Can you write amid noisy distractions or do you need absolute quiet?
When I write I don’t have to worry about anyone else being around as I scream and cuss and cry…whatever the character is doing at the time.
Grinning! I can relate. I get weepy when writing sad scenes. May I ask if you use a pen name? If so, how did you choose it?
Yes, I do. I write under my maiden name.
What a coincidence! So do I. Actually, I suspect quite a few authors do. Who are your books published with? How did you come to be with this publisher?
The way I became published is Karen Fuller, my publisher at World Castle Publishing, read Rougarou, liked what she read and published me.
How do you develop your plots and your characters?
I don’t develop my plots or characters. I sit down at the computer and whatever hits my mind hits the storyline.
Ah, so you’re a pantser. Good to know. Do you see yourself in some of your characters?
Absolutely. I believe that all writers have a bit of themselves in their stories.
That does seem inevitable. One last important question: Does your significant other and/or family support your writing career?
My husband has backed my writing from the beginning.
That man is a keeper! And you are one lucky gal. Now please tell us about some of your books.
Gladly.
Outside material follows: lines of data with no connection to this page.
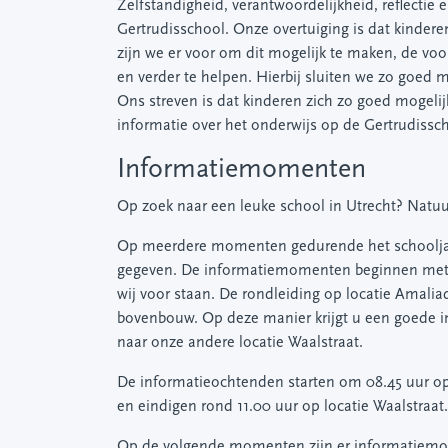
Zelfstandigheid, verantwoordelijkheid, reflectie
Gertrudisschool. Onze overtuiging is dat kinderen 
zijn we er voor om dit mogelijk te maken, de vo
en verder te helpen. Hierbij sluiten we zo goed 
Ons streven is dat kinderen zich zo goed mogeli
informatie over het onderwijs op de Gertrudissch
Informatiemomenten
Op zoek naar een leuke school in Utrecht? Natuur
Op meerdere momenten gedurende het schoolja
gegeven. De informatiemomenten beginnen met een
wij voor staan. De rondleiding op locatie Amali
bovenbouw. Op deze manier krijgt u een goede im
naar onze andere locatie Waalstraat.
De informatieochtenden starten om 08.45 uur op 
en eindigen rond 11.00 uur op locatie Waalstraat
Op de volgende momenten zijn er informatiemo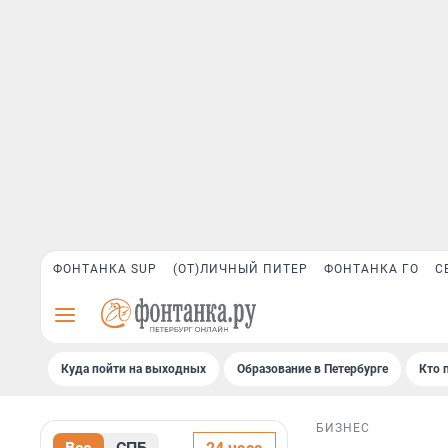
ФОНТАНКА SUP
(ОТ)ЛИЧНЫЙ ПИТЕР
ФОНТАНКА ГО
С
Куда пойти на выходных
Образование в Петербурге
Кто 
БИЗНЕС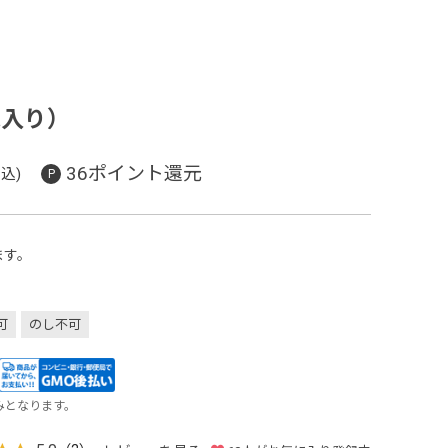
尾入り）
36ポイント還元
込)
ます。
可
のし不可
みとなります。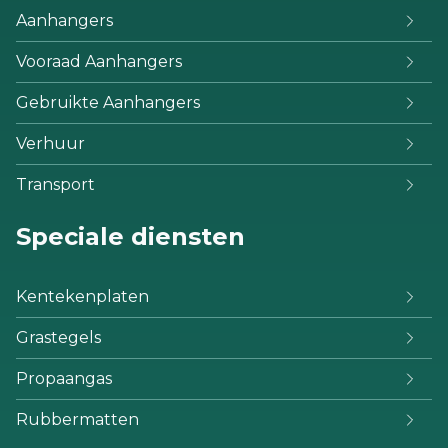
Aanhangers
Vooraad Aanhangers
Gebruikte Aanhangers
Verhuur
Transport
Speciale diensten
Kentekenplaten
Grastegels
Propaangas
Rubbermatten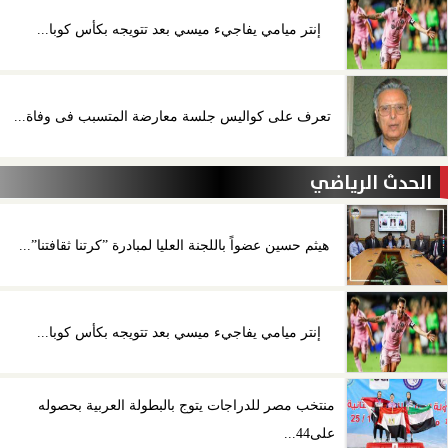
إنتر ميامي يفاجيء ميسي بعد تتويجه بكأس كوبا...
تعرف على كواليس جلسة معارضة المتسبب فى وفاة...
الحدث الرياضي
هيثم حسين عضواً باللجنة العليا لمبادرة ”كرتنا ثقافتنا”...
إنتر ميامي يفاجيء ميسي بعد تتويجه بكأس كوبا...
منتخب مصر للدراجات يتوج بالبطولة العربية بحصوله
على44...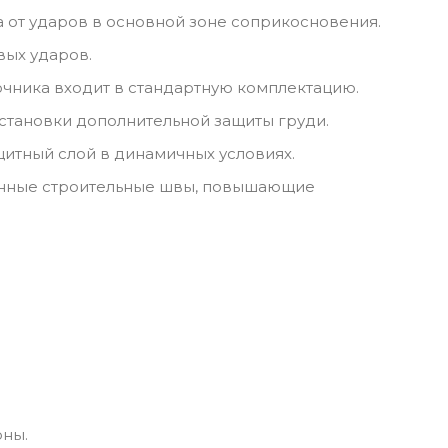
 от ударов в основной зоне соприкосновения.
вых ударов.
очника входит в стандартную комплектацию.
установки дополнительной защиты груди.
итный слой в динамичных условиях.
иленные строительные швы, повышающие
.
оны.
I write in multiple genres. First, here’s a glimpse of my “ghostly” Native American romance, Long Ago Memories.
In her search for the truth, seventeen-year-old Tia Thornton leaves the sophisticated world of Boston to come to the wilds of Montana. Abandoned soon after her illegitimate birth by her mother, sixteen-year-old Jessie Thornton, Tia finds more than she bargained for in her search for her father.
While staying with her grandmother at the Thornton ranch, she comes across a drawing of a young Indian couple drawn many years ago. In the picture she sees the face of a man who has haunted her dreams for as long as she can remember. The beautiful young girl standing by his side – looks just like her.
A person dreams many dreams
But are they really dreams
Or…Long Ago Memories?
With her head snuggled on Charlotte’s chest, and surrounded by her comforting arms she listened to Charlotte as she tried to explain away the frightening incident. Finally, towards morning, Charlotte’s theory of a bad dream began to make sense.
“How silly,” she thought to herself, before dozing off, “I actually thought he was real.”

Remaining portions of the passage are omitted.